I have also resolved to temper my temper. I was born with a hot temper but as a teenager learned to bring and keep it under control. Most of the time. The most temper-challenging time for me is on the highway and the other drivers who seem to have learned to drive in rural Moldavia. In the safe confines of my car I can get really upset. This leads to another resolution: clean up my language. Cussing wasn’t allowed where I grew up but the Huisman boys knew all the words. I can go all day without using that kind of language but when some idiot… I mean another driver… cuts me off in traffic it seems some of those words spontaneously come back to my tongue. The phrase that most readily pops out when I get angry on the road is the vernacular for the south end of a north-bound steed. My apologies to horses.

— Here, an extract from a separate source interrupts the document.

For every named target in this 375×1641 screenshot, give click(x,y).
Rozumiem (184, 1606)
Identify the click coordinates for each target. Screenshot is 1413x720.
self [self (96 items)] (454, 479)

Another resolution: to eat more healthily. Back in the late ’50s Champion’s Bakery in Jewell sold glazed donuts for a 5-cents each. When I discovered this I learned that a nickel will buy happiness… for at least as long as it takes to eat a glazed donut. Across the street Beattie’s Dairy sold ice cream cones for 5-cents and 10-cents. Again, temporary happiness was mine for a nickel or a dime.
This should give you an idea of my dietary preferences. In the months since Cindy passed away I have tried to eat well, but my suppers are not often well represented on the food pyramid. I learned to cook helping my mother in the kitchen years ago, but I seldom put those skills to use. For instance, a quick and easy meal is three hot dogs cut up into a can of baked beans. Heat in the microwave, open a diet soda and “voila” it’s supper time!

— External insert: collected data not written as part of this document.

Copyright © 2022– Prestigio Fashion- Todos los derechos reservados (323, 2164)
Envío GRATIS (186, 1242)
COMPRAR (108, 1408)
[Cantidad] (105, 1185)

I figure I get protein from the weenies and fiber from the beans, but I will concede it is not a well-balanced meal. I imagine the chicken lips in the hotdogs have little nutritional value.

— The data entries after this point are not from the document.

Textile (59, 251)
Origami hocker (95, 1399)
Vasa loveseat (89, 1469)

For lunch I have forsaken greasy fast food burgers for deli sandwiches with veggies. I eat a banana every morning and an apple every evening. I have read that a handful of nuts each day is good for the heart. I just have to remember that I have very large hands. I have even reduced my consumption of ice cream. I just don’t have the guts to go cold turkey on ice cream.
Man cannot live by good food alone so I keep a bag of plain M&Ms handy for a quick milk (dairy?!) chocolate pick-me-up.
So, by this time in 2015 I resolve to be more gracious, practice less freeway fury and be eating better. I am not at all encouraged by the thoughts of F.M. Knowles who said, “He who breaks a resolution is a weakling; He who makes one is a fool.”